Kröten und andere Amphibien starten ihre Wanderungen
Grasfrosch, Erdkröte und Molch wandern los: SGD Nord bittet um Rücksicht
In den kommenden Wochen sind sie die kleinsten Verkehrsteilnehmer des Landes: Erdkröte, Grasfrosch und Co. Denn wenn die nächtlichen Temperaturen steigen, machen sich die heimischen Amphibien wieder auf den Weg zu ihren Laichgewässern. Da sie dabei auch vielbefahrene Straßen queren, bittet die Struktur- und Genehmigungsdirektion (SGD) Nord Autofahrerinnen und Autofahrer um besondere Rücksicht.
Die Zahl der heimischen Amphibien ist stark zurückgegangen: Selbst Erdkröten und Feuersalamander, die früher häufig vorkamen, sind selten geworden. Die Gründe hierfür sind vielfältig, unter anderem die Austrocknung von Laichgewässern spielt eine Rolle. Um dem entgegenzuwirken, fördert die SGD Nord im nördlichen Rheinland-Pfalz zahlreiche Projekte und Maßnahmen zum Schutz von Amphibien. So sorgt die SGD Nord beispielsweise im Rahmen der Biotopbetreuung dafür, dass neue Tümpel angelegt werden und dass bestehende Gewässer nicht zuwachsen.

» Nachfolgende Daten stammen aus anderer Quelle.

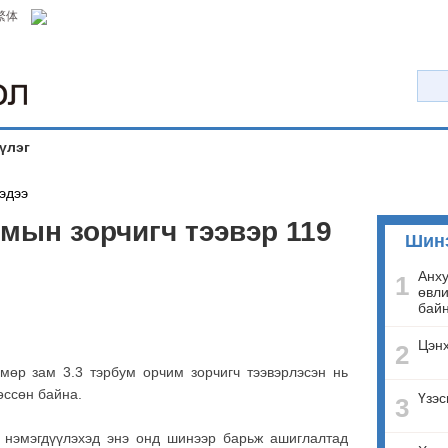
繁体
үлэг
эдээ
мын зорчигч тээвэр 119
Шин
Анху
1
өвли
бай
Цэнх
2
мөр зам 3.3 тэрбум орчим зорчигч тээвэрлэсэн нь
өссөн байна.
Үзэс
3
м нэмэгдүүлэхэд энэ онд шинээр барьж ашиглалтад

Doch auch Verkehrsteilnehmende können in nächster Zeit einen wichtigen Beitrag leisten.
Höchstgeschwindigkeit: ein Meter pro Minute
Denn eine Erdkröte braucht gut und gerne fünf Minuten, um eine fünf Meter breite Straße zu überqueren. Je nach Verkehr kann das zu einem echten Spießroutenlauf für die kleinen Krabbler werden. Denn neben dem Risiko, von Reifen erfasst zu werden, kann auch das bloße Hinwegfahren über Amphibien weitreichende Folgen haben: Schon bei relativ geringer Geschwindigkeit entsteht unter Autos ein Unterdruck, der die Tiere schwer verletzen kann. Die SGD Nord empfiehlt daher, das Tempo auf 30 Kilometer pro Stunde zu drosseln, sobald am Fahrbahnrand Hinweisschilder zu sehen sind, die vor Amphibien warnen.
„Amphibien-Hotspots“
Doch auf welchen Straßen ist mit Amphibien zu rechnen? Generell gilt: Straßen, die durch Wälder führen oder die sich in der Nähe von Seen und Tümpeln befinden, können echte „Hotspots“ sein. Im nördlichen Rheinland-Pfalz zählen hierzu etwa die L 309 zwischen Vallendar und Hillscheid sowie die L 113 im Bereich des Laacher Sees. An einigen „Hotspots“ wurden besondere Vorkehrungen getroffen: Unterirdische Tunnel, sogenannte Amphibien-Leitsysteme, ermöglichen den Tieren eine sichere Reise zu ihren Laichplätzen. Auch werden wieder zahlreiche Freiwillige unterwegs sein, um den Amphibien über die Straße zu helfen.
Reiseplan
Wann genau die Amphibien zu den Laichplätzen aufbrechen, hängt von der Temperatur und der Luftfeuchtigkeit ab. Sobald die nächtlichen Temperaturen mehrere Tage in Folge auf fünf bis zehn Grad Celsius klettern, machen sich frühlaichende Arten, wie etwa Grasfrosch und Erdkröte, auf den Weg. Hierbei legen sie beachtliche Strecken von bis zu mehreren Kilometern zurück. Und wenn alle Verkehrsteilnehmenden die Hinweisschilder beachtet, die Geschwindigkeit reduzieren und auf weniger betroffene Straßen ausweichen, kommen die kleinen Wanderer auch sicher ans Ziel.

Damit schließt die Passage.